Peer-to-peer distributed computing on an ad-hoc Matlab cluster

In a recent meeting with the SPM developers, we discussed parallel computing using the Matlab distributed computing toolbox, Star-P, Sun Grid Engine, and other batch systems that can be linked to Matlab. These are all limited in their usefulness for the typical neuroimaging research setting in that they are based on a centralized job distribution system. That may work fine on a large cluster with a centralized configuration and system administration, but even then the usefullness is limited because all input and output data (which are typically large) have to be send over the network twice: first to the job manager, then to the compute node (and vice versa for the results)

Another idea that came up was to use the computers of your colleagues for the computations. This documentation describes a suggestion for peer-to-peer distributed computing using matlab without the need for a centralized server/manager.

Getting started

You can run it on multiple computers or on a single computer with multiple CPUs or multiple cores. Note that starting multiple Matlab sessions on a single computer only requires one Matlab license. Let's assume that you have N computers.

On the first computer, you start matlab and type

peermaster

On all N-1 subsequent computers (or the same computer if has multiple CPUs or cores), you start matlab and type

peerslave

You will see the peerslave printing the date and time every second. Each of the slaves is now waiting for a job to be executed.

Then you go back to the first “master” matlab session and type

peercellfun('power', {1, 2, 3}, {2, 2, 2})

which should return

[1, 4, 9]

What happened is that peercellfun distributed the execution of these three jobs over all slaves

power(1, 2)
power(2, 2)
power(3, 2)

Most applications of peercellfun will return non-scalar values, which cannot be appended into a single vector. In that case, consistent with cellfun, it will return an error unless you specify that the output will be non-uniform. E.g.

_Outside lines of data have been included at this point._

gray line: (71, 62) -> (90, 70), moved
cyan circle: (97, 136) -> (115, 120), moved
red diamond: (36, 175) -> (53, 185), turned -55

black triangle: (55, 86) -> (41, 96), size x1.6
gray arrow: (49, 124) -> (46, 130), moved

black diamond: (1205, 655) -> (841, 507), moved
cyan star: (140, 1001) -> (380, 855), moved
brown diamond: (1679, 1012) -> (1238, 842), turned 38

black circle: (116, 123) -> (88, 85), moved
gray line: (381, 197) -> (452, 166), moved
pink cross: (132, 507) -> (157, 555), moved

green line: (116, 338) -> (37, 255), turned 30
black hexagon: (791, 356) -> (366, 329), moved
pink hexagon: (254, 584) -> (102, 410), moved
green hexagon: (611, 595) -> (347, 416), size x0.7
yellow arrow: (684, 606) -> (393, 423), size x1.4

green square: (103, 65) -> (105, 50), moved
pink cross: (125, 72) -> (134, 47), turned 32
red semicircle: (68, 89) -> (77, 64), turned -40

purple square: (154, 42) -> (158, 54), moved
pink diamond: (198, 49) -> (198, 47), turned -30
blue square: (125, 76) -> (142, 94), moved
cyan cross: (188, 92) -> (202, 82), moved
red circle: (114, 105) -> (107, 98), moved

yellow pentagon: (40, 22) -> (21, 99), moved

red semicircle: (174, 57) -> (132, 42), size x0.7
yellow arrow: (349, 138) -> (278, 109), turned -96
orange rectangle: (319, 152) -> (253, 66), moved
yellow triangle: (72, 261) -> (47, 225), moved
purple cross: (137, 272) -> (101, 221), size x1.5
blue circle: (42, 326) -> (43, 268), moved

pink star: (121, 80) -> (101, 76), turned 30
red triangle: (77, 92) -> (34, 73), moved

peercellfun('rand', {1, 2, 3}, 'UniformOutput', false)

which returns

{[1x1]  [2x2]  [3x3]}

In these small computations the overhead of the communication between the peers takes more time than the actual computations, so parallelization will not result in a speed increase. To get a speed increase, the ratio between the computational effort and the data size should be more balanced towards the first. The following example demonstrates a computationally heavy job which can benefit from parallelization

a = randn(400,400);
tic;     cellfun('pinv', {a, a, a, a, a}, 'UniformOutput', false); toc 
tic; peercellfun('pinv', {a, a, a, a, a}, 'UniformOutput', false); toc

You probably have to play with the size of the matrix “a” and with the number of jobs to see the largest effect on the timing of the non-parallel (cellfun) and parallel (peercellfun) version of the computations.

How it works

The idea is loosely based on the FieldTrip buffer, which is a multithreaded TCP server implemented as a mex file. The TCP server runs in a seperate thread attached to Matlab, but not blocked by Matlab command execution. Let's refer to this as the “peer server”. The peer server has the following responsibilities:

  1. announce itself on the network
  2. discover the other peers
  3. send data to another peers
  4. receive data from other peers

Sending and receiving data implies sending the input arguments of a function that is remotely evaluated and receiving the output arguments of that function call.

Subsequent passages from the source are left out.